**PROBLEM DETAILS:** Could you copy every line of the data that contains "figured"?

**DATA FOR REVIEW:**
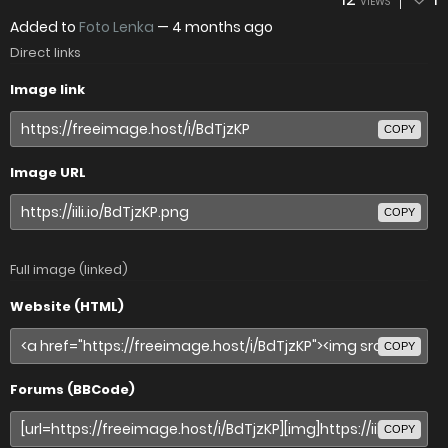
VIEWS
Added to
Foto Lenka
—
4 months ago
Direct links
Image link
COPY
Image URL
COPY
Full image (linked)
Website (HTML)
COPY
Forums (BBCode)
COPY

--

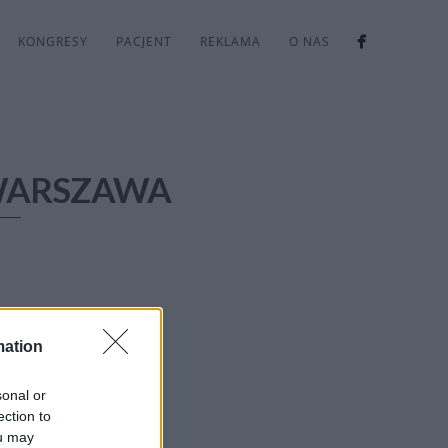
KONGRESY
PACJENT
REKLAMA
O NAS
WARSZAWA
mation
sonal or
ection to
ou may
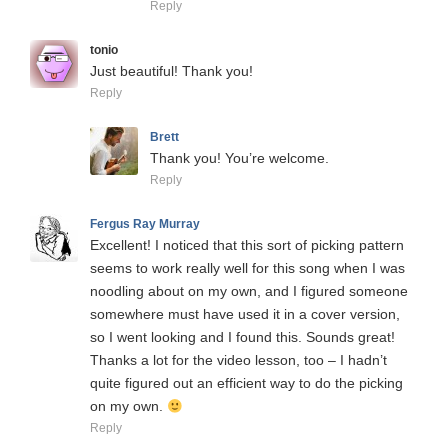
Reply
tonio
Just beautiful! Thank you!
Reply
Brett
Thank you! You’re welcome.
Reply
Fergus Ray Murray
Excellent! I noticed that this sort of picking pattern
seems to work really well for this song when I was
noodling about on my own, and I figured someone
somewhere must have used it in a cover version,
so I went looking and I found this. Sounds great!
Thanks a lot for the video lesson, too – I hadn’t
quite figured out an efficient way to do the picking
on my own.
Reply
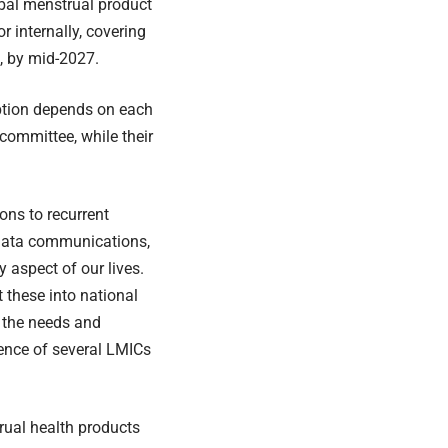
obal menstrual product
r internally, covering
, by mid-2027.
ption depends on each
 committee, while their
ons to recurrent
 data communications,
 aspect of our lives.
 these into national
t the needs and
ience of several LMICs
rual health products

**EXERCISE SOLUTION:**
noodling about on my own, and I figured someone
quite figured out an efficient way to do the picking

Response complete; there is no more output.